Meta-Learning Strategies through Value Maximization in Neural Networks

Biological and artificial learning agents face numerous choices about how to learn, ranging from hyperparameter selection to aspects of task distributions like curricula. Understanding how to make these meta-learning choices could offer normative accounts of cognitive control functions in biological learners and improve engineered systems. Yet optimal strategies remain challenging to compute in modern deep networks due to the complexity of optimizing through the entire learning process. Here we theoretically investigate optimal strategies in a tractable setting. We present a learning effort framework capable of efficiently optimizing control signals on a fully normative objective: discounted cumulative performance throughout learning. We obtain computational tractability by using average dynamical equations for gradient descent, available for simple neural network architectures. Our framework accommodates a range of meta-learning and automatic curriculum learning methods in a unified normative setting. We apply this framework to investigate the effect of approximations in common meta-learning algorithms; infer aspects of optimal curricula; and compute optimal neuronal resource allocation in a continual learning setting. Across settings, we find that control effort is most beneficial when applied to easier aspects of a task early in learning; followed by sustained effort on harder aspects. Overall, the learning effort framework provides a tractable theoretical test bed to study normative benefits of interventions in a variety of learning systems, as well as a formal account of optimal cognitive control strategies over learning trajectories posited by established theories in cognitive neuroscience.

翻译：生物与人工学习智能体在学习过程中面临众多抉择，包括超参数选择以及课程学习等任务分布设计。
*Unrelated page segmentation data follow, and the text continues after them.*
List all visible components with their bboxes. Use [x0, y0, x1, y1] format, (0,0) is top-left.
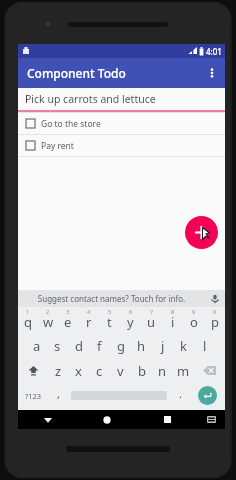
button[interactable]: 0	[204, 307, 225, 333]
button[interactable]: 7	[141, 307, 162, 333]
button[interactable]: 2	[38, 307, 58, 333]
staticText: k	[180, 337, 187, 355]
button[interactable]: Backspace	[194, 358, 225, 383]
button[interactable]: b	[131, 358, 152, 383]
staticText: x	[75, 362, 82, 380]
staticText: n	[158, 362, 167, 380]
button[interactable]: d	[68, 333, 89, 358]
staticText: w	[43, 313, 54, 331]
button[interactable]: Back	[18, 410, 77, 429]
staticText: Component Todo	[27, 65, 126, 81]
staticText: v	[117, 362, 124, 380]
staticText: 6	[129, 308, 133, 315]
button[interactable]: s	[47, 333, 68, 358]
staticText: j	[161, 337, 165, 355]
button[interactable]: Recents	[137, 410, 197, 429]
staticText: s	[54, 337, 61, 355]
button[interactable]: Switch keyboard	[197, 410, 225, 429]
button[interactable]: 8	[162, 307, 183, 333]
staticText: q	[24, 313, 32, 331]
button[interactable]: Pay rent	[18, 134, 225, 156]
staticText: r	[86, 313, 92, 331]
staticText: f	[97, 337, 102, 355]
button[interactable]: x	[68, 358, 89, 383]
button[interactable]: Voice input	[205, 290, 225, 307]
staticText: ?123	[25, 391, 42, 401]
button[interactable]: Space	[68, 383, 170, 408]
button[interactable]: Add todo	[185, 216, 218, 249]
staticText: b	[138, 362, 146, 380]
staticText: 2	[46, 308, 50, 315]
staticText: 9	[192, 308, 196, 315]
button[interactable]: a	[27, 333, 47, 358]
button[interactable]: Go to the store	[18, 112, 225, 134]
button[interactable]: Shift	[18, 358, 48, 383]
button[interactable]: k	[173, 333, 194, 358]
staticText: y	[127, 313, 134, 331]
button[interactable]: m	[173, 358, 194, 383]
staticText: 0	[213, 308, 217, 315]
staticText: e	[64, 313, 72, 331]
staticText: m	[177, 362, 190, 380]
button[interactable]: 9	[183, 307, 204, 333]
button[interactable]: More options	[199, 58, 225, 88]
staticText: .	[179, 386, 182, 401]
button[interactable]: Home	[77, 410, 137, 429]
staticText: d	[75, 337, 83, 355]
staticText: o	[190, 313, 198, 331]
button[interactable]: z	[48, 358, 68, 383]
button[interactable]: f	[89, 333, 110, 358]
staticText: 1	[26, 308, 30, 315]
staticText: u	[147, 313, 156, 331]
button[interactable]: ?123	[18, 383, 48, 408]
button[interactable]: 4	[78, 307, 99, 333]
button[interactable]: 1	[18, 307, 38, 333]
staticText: Pick up carrots and lettuce	[25, 92, 156, 106]
button[interactable]: c	[89, 358, 110, 383]
button[interactable]: 6	[120, 307, 141, 333]
staticText: c	[96, 362, 103, 380]
staticText: 5	[108, 308, 112, 315]
button[interactable]: h	[131, 333, 152, 358]
staticText: 7	[150, 308, 154, 315]
staticText: g	[117, 337, 125, 355]
staticText: l	[203, 337, 207, 355]
button[interactable]: ,	[48, 383, 68, 408]
staticText: h	[137, 337, 146, 355]
button[interactable]: Enter	[190, 383, 225, 408]
staticText: z	[55, 362, 62, 380]
staticText: Pay rent	[41, 140, 74, 152]
staticText: a	[33, 337, 41, 355]
button[interactable]: Suggest contact names? Touch for info.	[18, 293, 205, 304]
staticText: Go to the store	[41, 118, 101, 130]
staticText: 4	[87, 308, 91, 315]
button[interactable]: 3	[58, 307, 78, 333]
staticText: 3	[66, 308, 70, 315]
button[interactable]: v	[110, 358, 131, 383]
staticText: i	[171, 313, 175, 331]
staticText: 8	[171, 308, 175, 315]
button[interactable]: .	[170, 383, 190, 408]
button[interactable]: Pick up carrots and lettuce	[18, 88, 225, 112]
staticText: p	[211, 313, 219, 331]
button[interactable]: l	[194, 333, 215, 358]
button[interactable]: 5	[99, 307, 120, 333]
button[interactable]: j	[152, 333, 173, 358]
staticText: 4:01	[206, 46, 222, 57]
button[interactable]: g	[110, 333, 131, 358]
staticText: t	[107, 313, 112, 331]
staticText: ,	[57, 386, 60, 401]
button[interactable]: n	[152, 358, 173, 383]
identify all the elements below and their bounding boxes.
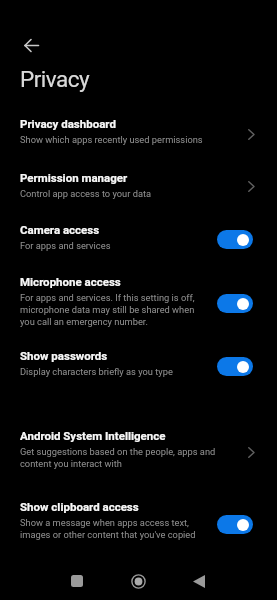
button[interactable]: Android System Intelligence — [0, 429, 277, 469]
staticText: Get suggestions based on the people, app… — [20, 446, 216, 469]
staticText: Microphone access — [20, 275, 121, 288]
button[interactable] — [123, 566, 153, 596]
staticText: Camera access — [20, 223, 100, 236]
staticText: Show clipboard access — [20, 500, 139, 513]
staticText: Show which apps recently used permission… — [20, 134, 203, 145]
button[interactable]: Show clipboard access — [0, 500, 277, 540]
button[interactable] — [16, 32, 46, 58]
button[interactable]: Permission manager — [0, 171, 277, 199]
button[interactable]: Show passwords — [0, 349, 277, 377]
staticText: Privacy — [20, 66, 90, 92]
staticText: Privacy dashboard — [20, 117, 116, 130]
staticText: Android System Intelligence — [20, 429, 166, 442]
button[interactable]: Camera access — [0, 223, 277, 251]
button[interactable]: Microphone access — [0, 275, 277, 327]
staticText: For apps and services — [20, 240, 111, 251]
button[interactable] — [184, 566, 214, 596]
staticText: For apps and services. If this setting i… — [20, 292, 195, 327]
staticText: Display characters briefly as you type — [20, 366, 173, 377]
staticText: Show a message when apps access text, im… — [20, 517, 196, 540]
button[interactable]: Privacy dashboard — [0, 117, 277, 145]
staticText: Show passwords — [20, 349, 108, 362]
staticText: Control app access to your data — [20, 188, 152, 199]
staticText: Permission manager — [20, 171, 128, 184]
button[interactable] — [62, 566, 92, 596]
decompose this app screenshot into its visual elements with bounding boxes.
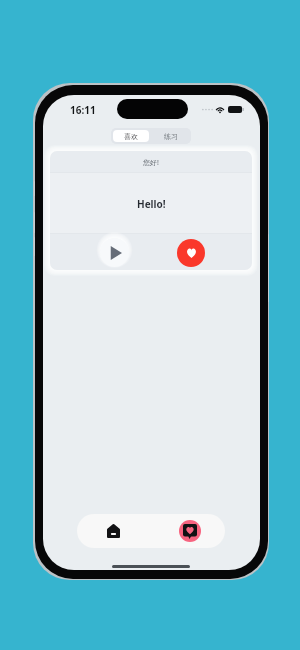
staticText: 练习 [164,132,178,141]
button[interactable]: 喜欢 [113,130,149,142]
button[interactable]: Play [100,238,129,267]
staticText: 16:11 [70,103,96,117]
staticText: 您好! [143,158,159,168]
button[interactable]: 您好! [50,151,252,270]
staticText: Hello! [137,197,166,211]
staticText: 喜欢 [124,132,138,141]
button[interactable]: Home [99,517,127,545]
button[interactable]: Favorite [177,239,205,267]
button[interactable]: Favorites [176,517,204,545]
button[interactable]: 练习 [151,128,191,144]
理解这些元学习决策的优化机制，既能对生物学习者的认知控制功能提供规范性解释，也能改进工程系统的性能。然而，由于需要贯穿整个学习过程进行复杂优化，在当代深度网络中计算最优策略仍具挑战性。本文在可解释框架下理论探究最优策略，提出一种能够基于完全规范目标（即学习过程中的折现累积性能）高效优化控制信号的学习努力框架。通过采用梯度下降的平均动力学方程（适用于简单神经网络架构），我们实现了计算可处理性。该框架将元学习与自动课程学习方法统一纳入规范性框架，并应用于以下研究：评估常见元学习算法中近似手段的影响；推断最优课程的关键特征；计算持续学习场景中的最优神经元资源分配。跨场景研究发现：早期对任务的简单方面施加控制努力收益最高，随后应将努力持续集中于困难方面。该学习努力框架为研究各类学习系统中干预措施的规范性优势提供了可处理的理论试验平台，同时为认知神经科学经典理论中关于学习轨迹的最优认知控制策略提供了形式化解释。